October 25, 2009

Good Night, Sweet Hack

Education Gadlfy, Grald Bracey, died this week.  He had a sharp analytic ability.  It is sad that he only applied it to refute some of the shoddy evidence, like international testing comparisons, against the things he believed in.  For all the other shoddy evidence supporting the things he believed in, like poverty/school outcome research and whole language research, he consistently failed to use his sharp analytic abilities.  This curious dichotomy and his penchant for cherry picking evidence permitted him to be an apologist for America's public school system.  It takes quite a bit of cognitive dissonance to be one of those and Jerry was a full-throated one.  He deserved but never received one of his own bad apple awards.

4 comments:

Dick Schutz said...

Ouch, Ken. That's a little harsh. Jerry WAS selective, but aren't we all? He DID have his blind spots, but don't we all?

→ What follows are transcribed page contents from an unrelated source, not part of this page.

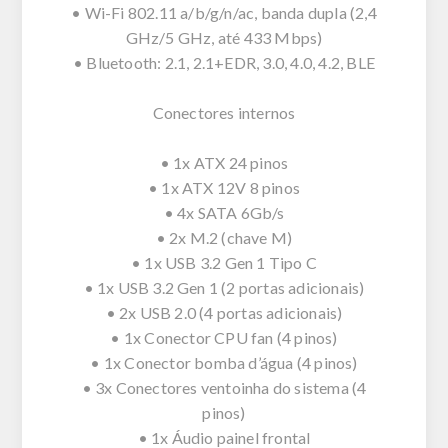
• Wi-Fi 802.11 a/b/g/n/ac, banda dupla (2,4
GHz/5 GHz, até 433 Mbps)
• Bluetooth: 2.1, 2.1+EDR, 3.0, 4.0, 4.2, BLE
Conectores internos
• 1x ATX 24 pinos
• 1x ATX 12V 8 pinos
• 4x SATA 6Gb/s
• 2x M.2 (chave M)
• 1x USB 3.2 Gen 1 Tipo C
• 1x USB 3.2 Gen 1 (2 portas adicionais)
• 2x USB 2.0 (4 portas adicionais)
• 1x Conector CPU fan (4 pinos)
• 1x Conector bomba d’água (4 pinos)
• 3x Conectores ventoinha do sistema (4
pinos)
• 1x Áudio painel frontal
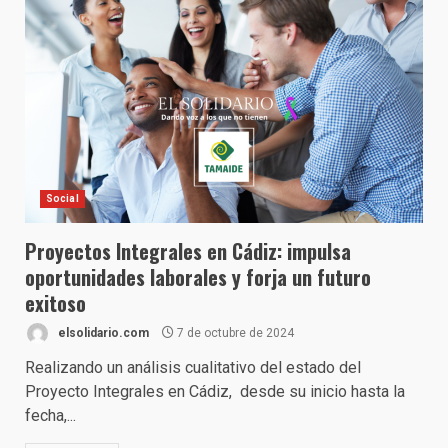
Social
Proyectos Integrales en Cádiz: impulsa
oportunidades laborales y forja un futuro
exitoso
elsolidario.com
7 de octubre de 2024
Realizando un análisis cualitativo del estado del
Proyecto Integrales en Cádiz, desde su inicio hasta la
fecha,...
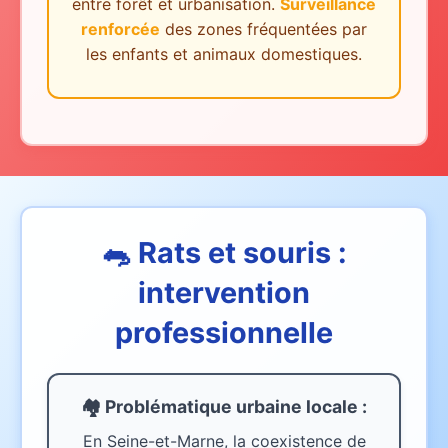
entre forêt et urbanisation.
Surveillance
renforcée
des zones fréquentées par
les enfants et animaux domestiques.
🐀 Rats et souris :
intervention
professionnelle
🏘️ Problématique urbaine
locale
:
En Seine-et-Marne, la coexistence de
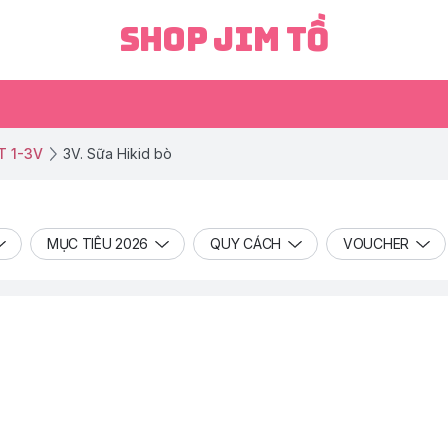
Shop Jim Tồ
T 1-3V
3V. Sữa Hikid bò
MỤC TIÊU 2026
QUY CÁCH
VOUCHER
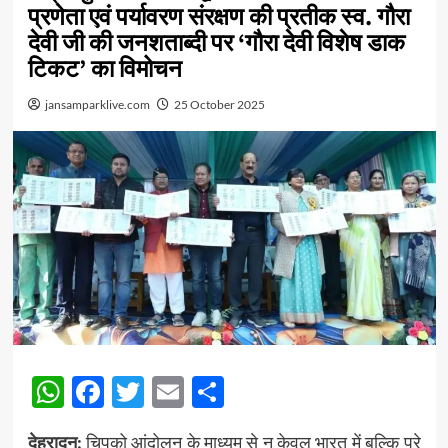
प्रणेता एवं पर्यावरण संरक्षण की प्रतीक स्व. गौरा
देवी जी की जनशताब्दी पर ‘गौरा देवी विशेष डाक
टिकट’ का विमोचन
jansamparklive.com
25 October 2025
WhatsApp
Facebook
Twitter
Email
Share
देहरादून:
चिपको आंदोलन के माध्यम से न केवल भारत में बल्कि पूरे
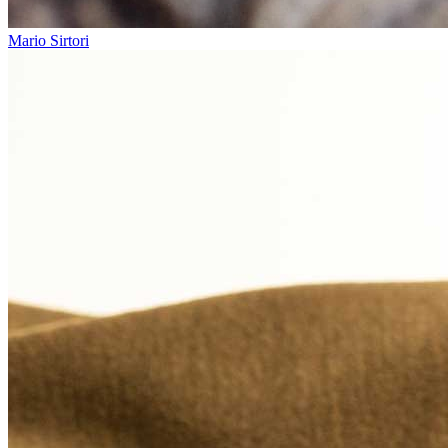
Mario Sirtori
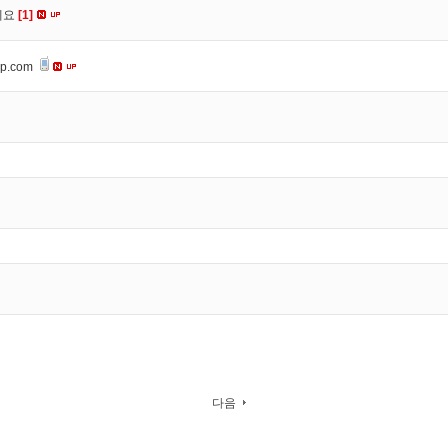
세요
[1]
op.com
다음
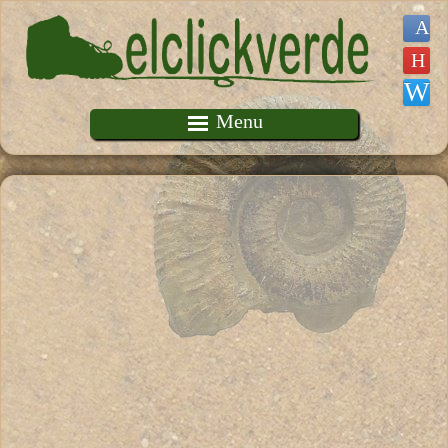
Pasar al contenido principal
Menu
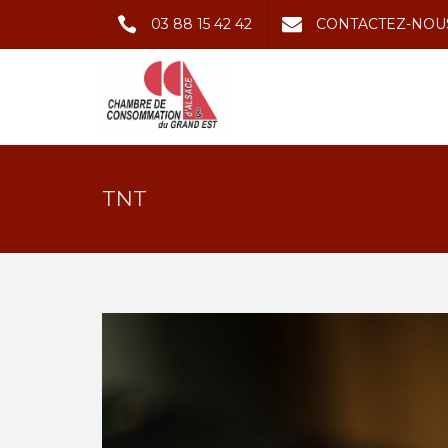
03 88 15 42 42
CONTACTEZ-NOU
TNT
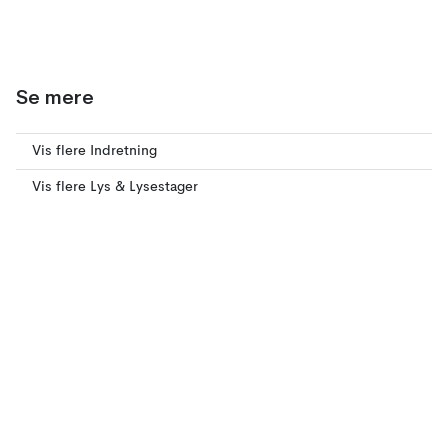
Se mere
Vis flere Indretning
Vis flere Lys & Lysestager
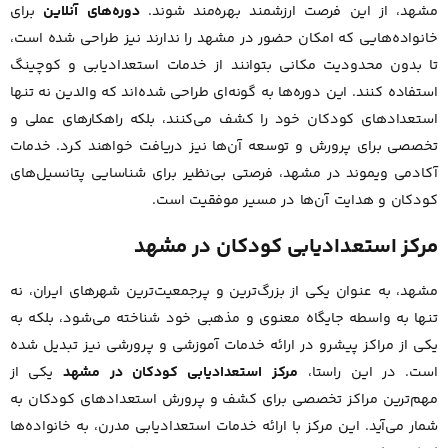
مشهد، از این فرصت ارزشمند بهره‌مند شوند.
دوره‌های آنلاین
برای
خانواده‌هایی که امکان حضور در مشهد را ندارند نیز طراحی شده است،
تا بدون محدودیت مکانی بتوانند از خدمات استعدادیابی و کوچینگ
استفاده کنند. این دوره‌ها به گونه‌ای طراحی شده‌اند که والدین نه تنها
استعدادهای کودکان خود را کشف می‌کنند، بلکه راهکارهای عملی و
تخصصی برای پرورش و توسعه آن‌ها نیز دریافت خواهند کرد. خدمات
آکادمی ویموند در مشهد، فرصتی بی‌نظیر برای شناسایی پتانسیل‌های
کودکان و هدایت آن‌ها در مسیر موفقیت است.
مرکز استعدادیابی کودکان در مشهد
مشهد، به عنوان یکی از بزرگ‌ترین و پرجمعیت‌ترین شهرهای ایران، نه
تنها به واسطه جایگاه معنوی و مذهبی خود شناخته می‌شود، بلکه به
یکی از مراکز پیشرو در ارائه خدمات آموزشی و پرورشی نیز تبدیل شده
است. در این راستا،
مرکز استعدادیابی کودکان در مشهد
یکی از
مهم‌ترین مراکز تخصصی برای کشف و پرورش استعدادهای کودکان به
شمار می‌آید. این مرکز با ارائه خدمات استعدادیابی مدرن، به خانواده‌ها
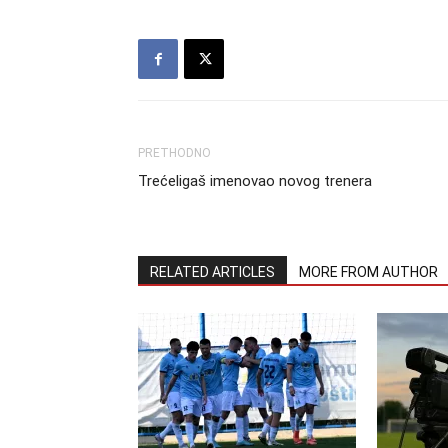
PRETHODNO
Trećeligaš imenovao novog trenera
RELATED ARTICLES
MORE FROM AUTHOR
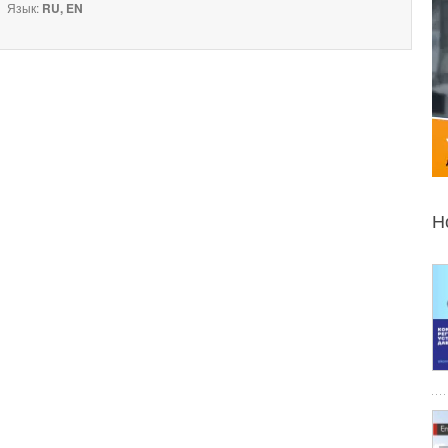
Язык:
RU, EN
Н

Jerry was a journalist in researcher's clothing. But his books, PDK columns, and EDDRA were worthy contributions to the cause.

Jerry, like you, was willing to take on any-and-all. More such are needed.

KDeRosa said...

Jerry certainly made a contribution, but his blind spot was particularly large and he was unwilling to confront it. I expcet more from Jerry who should have known better. He was not just some dopey journalist.

Dick Schutz said...

Agree.

Malcolm Kirkpatrick said...

Gearald Bracey debated Myron Lieberman at the University of Hawaii Campus Center in the summer of 1995. I remember only that Mr. Bracey began his presentation with the observation that the collapse of the Soviet Union freed Marxist scholars of the burden of defending a failed model.

Command economies (e.g., the US government school system) fail for reasons understood and explained over 80 years ago by Ludwig Von Mises in __Socialism__, reiterated by Hayek in his 1945 __American Economic Review__ article "The Use of Knowledge in Society", and given more modern treatment by Friedman in __Capitalism and Freedom__.

Federalism and markets institutionalize humility. If a policy difference turns on a matter of taste, numerous local policy regimes or a competitive market in goods and services allows for the expression of varied tastes while the struggle for control of a State (government, generally)-monopoly provider must create unhappy losers. If a policy dispute turns on a matter of fact, where "What works?" is an empirical question, numerous local regimes or a competitive market in goods and sevices will generate more information than will a State-monopoly provider. A State-monopoly school system is like an experiment with one treatment and no controls; a retarded experimental design.